Disrupted formation of the placental labyrinth is by far the most frequent mechanism responsible for placental failure in mice.⁵⁴ After chorioallantoic fusion is complete, trophoblast columns assemble into labyrinth “primary villi”.⁶⁵ Capillaries branching from the umbilical vessels enter these villi³⁶ and undergo branching morphogenesis throughout the rest of gestation to generate a labyrinthine capillary network capable of sustaining the growing embryo. Aberrant early vascular branching in the developing labyrinth results in embryonic death between E9.0 – E11.0 due to impaired capillary bed formation, while impaired vessel branching after formation of the definitive placenta at E12.0 leads to death later in gestation (E13.0 – E16.0).^98,99

Labyrinth defects can be detected microscopically as lesions in the trophoblast and/or vascular components. Trophoblast lesions typically result from impaired syncytiotrophoblast generation,¹⁰⁰ spongiotrophoblast hypoplasia,^101–104 or over-production of trophoblast giant cells,^102,105 labyrinth trophoblasts, and/or spongiotrophoblasts.¹⁰⁶ Common vascular defects include endothelial cell hypoplasia¹⁰⁷ and aberrant vasculogenesis from the chorionic plate mesenchyme, which prevent development of embryonic blood vessels in the labyrinth.^77,108,109

Dysregulation of both trophoblast and vascular components can result in a “small labyrinth” due to either reduced thickness or overall volume of this region.⁵⁴ This finding generally is caused by defects in trophoblast lineage differentiation or organization;^86,100 issues with capillary development,^{108,110–112} growth,^{87,91,111,113–117} and patterning;^{105,116,118,119} and labyrinth edema.^112,120 In cases of insufficient trophoblast differentiation, vascular volume is impaired due to lack of trophoblast surface area, and the resulting vessels have insufficient capacity to support the growing embryo. In contrast, over-production of trophoblast cells may impair gas and nutrient exchange between embryonic and maternal vasculature.^121,122

In addition to abnormal trophoblast cells or vascular differentiation, lethal phenotypes associated with placental lesions may arise from other pathologic processes. Cell death such as apoptosis and necrosis may represent a sign of primary placental damage but also may occur as a secondary consequence of primary injury to the embryo. Common placental lesions include dilation of labyrinth blood vessels (both maternal^{112,114,119,120,123} and embryonic¹¹⁸), delayed hematopoietic precursor differentiation¹⁰⁵ and/or reduced blood cell counts¹¹⁷, and potential hemorrhagic foci^{95,108,112,124} and thrombi^99,120. Other signs of placental damage include the accumulation of blood, fluid or fibrin, which can disrupt placental layering^101,120 and exacerbate the blood flow issues.
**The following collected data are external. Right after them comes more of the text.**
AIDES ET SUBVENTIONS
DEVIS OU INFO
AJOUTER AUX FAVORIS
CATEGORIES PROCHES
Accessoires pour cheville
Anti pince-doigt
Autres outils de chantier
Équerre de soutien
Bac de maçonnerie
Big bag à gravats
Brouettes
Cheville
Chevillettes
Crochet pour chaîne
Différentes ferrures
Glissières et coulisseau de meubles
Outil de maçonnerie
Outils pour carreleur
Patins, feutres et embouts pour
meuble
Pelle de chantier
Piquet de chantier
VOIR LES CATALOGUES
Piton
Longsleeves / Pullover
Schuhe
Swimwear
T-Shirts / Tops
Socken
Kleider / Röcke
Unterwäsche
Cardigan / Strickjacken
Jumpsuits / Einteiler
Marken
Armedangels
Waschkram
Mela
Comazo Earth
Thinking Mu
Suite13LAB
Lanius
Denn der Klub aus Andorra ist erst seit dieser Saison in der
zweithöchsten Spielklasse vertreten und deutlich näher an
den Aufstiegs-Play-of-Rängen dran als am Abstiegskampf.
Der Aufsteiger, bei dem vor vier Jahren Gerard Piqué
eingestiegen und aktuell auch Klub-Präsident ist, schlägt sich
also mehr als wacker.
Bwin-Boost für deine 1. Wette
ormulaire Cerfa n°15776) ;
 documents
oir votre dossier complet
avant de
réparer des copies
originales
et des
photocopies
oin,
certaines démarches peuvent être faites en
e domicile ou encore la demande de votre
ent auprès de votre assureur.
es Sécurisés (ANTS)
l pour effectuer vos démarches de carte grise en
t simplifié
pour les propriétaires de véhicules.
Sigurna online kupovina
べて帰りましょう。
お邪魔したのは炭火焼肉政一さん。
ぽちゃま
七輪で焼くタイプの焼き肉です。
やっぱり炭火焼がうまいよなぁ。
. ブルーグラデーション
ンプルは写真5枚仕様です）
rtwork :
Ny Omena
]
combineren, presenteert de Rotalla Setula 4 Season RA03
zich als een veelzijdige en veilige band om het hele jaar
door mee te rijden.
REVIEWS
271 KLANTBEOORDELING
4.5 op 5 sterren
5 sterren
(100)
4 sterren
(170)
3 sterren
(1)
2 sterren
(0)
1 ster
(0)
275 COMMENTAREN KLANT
These findings may be observed any time during gestation. Mild and localized placental changes, especially near the end of gestation, may be consistent with continued embryonic survival, but more severe or widespread lesions may lead to embryonic death.

Conclusions

This in-depth overview of a macroscopic and microscopic placental anatomy, a transient but developmentally critical tissue in all mammalian test species and humans, should serve as a useful reference to aid researchers in identifying and describing structural changes that may be encountered when working with engineered, induced, and spontaneous mouse models of disease. The detailed descriptions will provide a fundamental understanding of normal placental anatomy and physiology as well as information regarding common findings and mechanisms by which placental insufficiency may develop at various stages of gestation. Additional information and examples on gross evaluations, the usefulness of immunohistochemistry to understand cellular makeup and visualize the dispersion of certain cell types with the placenta, and examples of common structural lesions have also been provided. Pathologists who are tasked routinely or even occasionally with placental evaluation should be able to approach analyses of this organ with greater confidence using the numerous well-annotated images in this treatise.